## What to do
Take every line from the listing below that contains "frappes".

## Recorded data
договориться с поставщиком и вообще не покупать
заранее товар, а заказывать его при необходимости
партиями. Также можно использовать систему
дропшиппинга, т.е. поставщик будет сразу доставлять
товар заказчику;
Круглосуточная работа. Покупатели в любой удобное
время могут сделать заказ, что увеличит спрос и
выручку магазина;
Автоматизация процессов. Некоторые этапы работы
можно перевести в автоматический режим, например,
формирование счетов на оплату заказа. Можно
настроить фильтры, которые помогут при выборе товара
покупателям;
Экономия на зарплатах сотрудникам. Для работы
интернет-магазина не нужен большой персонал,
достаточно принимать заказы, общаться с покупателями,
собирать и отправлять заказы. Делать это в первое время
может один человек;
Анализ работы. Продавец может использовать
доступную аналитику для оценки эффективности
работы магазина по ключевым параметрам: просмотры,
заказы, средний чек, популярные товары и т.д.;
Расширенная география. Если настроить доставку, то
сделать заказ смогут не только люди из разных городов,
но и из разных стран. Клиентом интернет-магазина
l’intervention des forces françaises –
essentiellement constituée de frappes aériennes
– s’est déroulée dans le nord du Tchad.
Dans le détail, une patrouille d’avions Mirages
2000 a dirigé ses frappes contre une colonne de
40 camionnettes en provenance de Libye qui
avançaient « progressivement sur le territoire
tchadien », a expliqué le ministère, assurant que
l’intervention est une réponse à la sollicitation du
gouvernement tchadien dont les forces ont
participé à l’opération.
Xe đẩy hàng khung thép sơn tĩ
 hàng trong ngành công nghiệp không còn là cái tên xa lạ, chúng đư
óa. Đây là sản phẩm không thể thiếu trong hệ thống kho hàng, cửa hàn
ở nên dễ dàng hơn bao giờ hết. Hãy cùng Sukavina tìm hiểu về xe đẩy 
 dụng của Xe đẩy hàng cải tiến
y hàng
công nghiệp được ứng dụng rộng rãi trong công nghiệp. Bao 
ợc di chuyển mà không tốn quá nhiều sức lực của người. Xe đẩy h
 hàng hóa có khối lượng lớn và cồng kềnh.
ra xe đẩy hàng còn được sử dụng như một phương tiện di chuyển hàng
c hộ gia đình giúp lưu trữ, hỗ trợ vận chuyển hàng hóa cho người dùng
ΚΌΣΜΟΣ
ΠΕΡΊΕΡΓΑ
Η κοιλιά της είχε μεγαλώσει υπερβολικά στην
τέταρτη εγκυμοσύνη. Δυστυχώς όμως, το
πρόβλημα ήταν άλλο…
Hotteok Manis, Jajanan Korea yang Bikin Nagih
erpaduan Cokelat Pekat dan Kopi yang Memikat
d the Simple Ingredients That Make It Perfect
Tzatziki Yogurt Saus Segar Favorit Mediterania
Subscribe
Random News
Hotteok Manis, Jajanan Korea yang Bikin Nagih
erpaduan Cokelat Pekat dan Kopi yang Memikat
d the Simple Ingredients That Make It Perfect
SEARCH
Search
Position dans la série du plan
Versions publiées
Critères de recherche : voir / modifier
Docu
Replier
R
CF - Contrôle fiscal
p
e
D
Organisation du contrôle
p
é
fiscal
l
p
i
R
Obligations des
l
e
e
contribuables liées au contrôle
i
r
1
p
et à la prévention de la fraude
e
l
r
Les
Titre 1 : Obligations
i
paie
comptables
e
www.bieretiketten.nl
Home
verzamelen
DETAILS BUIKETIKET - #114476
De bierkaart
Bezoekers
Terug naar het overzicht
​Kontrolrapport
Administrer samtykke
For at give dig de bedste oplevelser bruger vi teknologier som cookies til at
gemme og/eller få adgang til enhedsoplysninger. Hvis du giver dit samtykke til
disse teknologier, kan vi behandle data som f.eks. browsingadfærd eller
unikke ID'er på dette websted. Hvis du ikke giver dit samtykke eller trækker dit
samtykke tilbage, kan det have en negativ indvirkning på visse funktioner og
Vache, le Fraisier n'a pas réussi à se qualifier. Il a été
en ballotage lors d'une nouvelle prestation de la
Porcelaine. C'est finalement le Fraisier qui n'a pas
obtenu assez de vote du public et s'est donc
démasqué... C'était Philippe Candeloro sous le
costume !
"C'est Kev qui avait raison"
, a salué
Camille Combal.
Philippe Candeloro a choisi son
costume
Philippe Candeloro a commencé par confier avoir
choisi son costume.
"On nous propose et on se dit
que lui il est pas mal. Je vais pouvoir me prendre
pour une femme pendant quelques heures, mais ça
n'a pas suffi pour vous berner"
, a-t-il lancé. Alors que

## Your solution
essentiellement constituée de frappes aériennes
2000 a dirigé ses frappes contre une colonne de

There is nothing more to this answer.